## Task details
Lines before the one containing "TÀI LIỆU MÔN VĂN" are excluded; reproduce that line and all lines after it in the entries below, exactly.

[Saved entries]
---*---

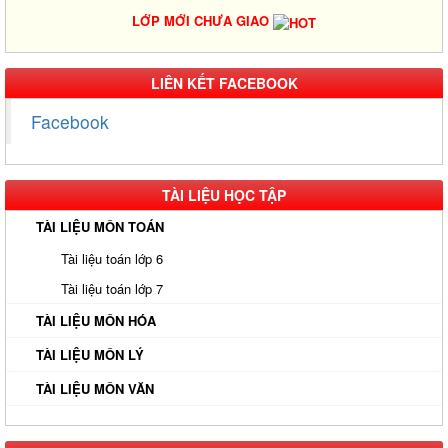
LỚP MỚI CHƯA GIAO
Gia Sư Luyện Thi IELTS Cấp Tốc - Lộ Trình Đạt Band 6.0-8.0
LIÊN KẾT FACEBOOK
Trong 2-4 Tháng
Facebook
Gia sư luyện thi TOEIC - Phương pháp đạt 900+ điểm nhanh nhất
Gia Sư Piano Cho Trẻ Em Tại HCM
TÀI LIỆU HỌC TẬP
Kinh Nghiệm Đi Gia Sư Cho Sinh Viên: Hướng Dẫn Chi Tiết Từ A-
Z Cho Người Mới
TÀI LIỆU MÔN TOÁN
Gia Sư Luyện Thi Vào Lớp 10 Tại HCM - Giải Pháp Đỗ Chuyên -
Tài liệu toán lớp 6
Công Lập
Tài liệu toán lớp 7
Gia Sư Online Tại HCM Chất Lượng Cao – Giải Pháp Học Hiệu
TÀI LIỆU MÔN HÓA
Quả Ngay Tại Nhà
Gia Sư Tiếng Nhật Cho Người Đi Làm - Lộ Trình Linh Hoạt, Hiệu
TÀI LIỆU MÔN LÝ
Quả Cao Tại TP.HCM
TÀI LIỆU MÔN VĂN
Gia Sư Luyện Thi IELTS Cấp Tốc - Lộ Trình Đạt Band 6.0-8.0
Trong 2-4 Tháng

---*---

## Task answer
TÀI LIỆU MÔN VĂN
Gia Sư Luyện Thi IELTS Cấp Tốc - Lộ Trình Đạt Band 6.0-8.0
Trong 2-4 Tháng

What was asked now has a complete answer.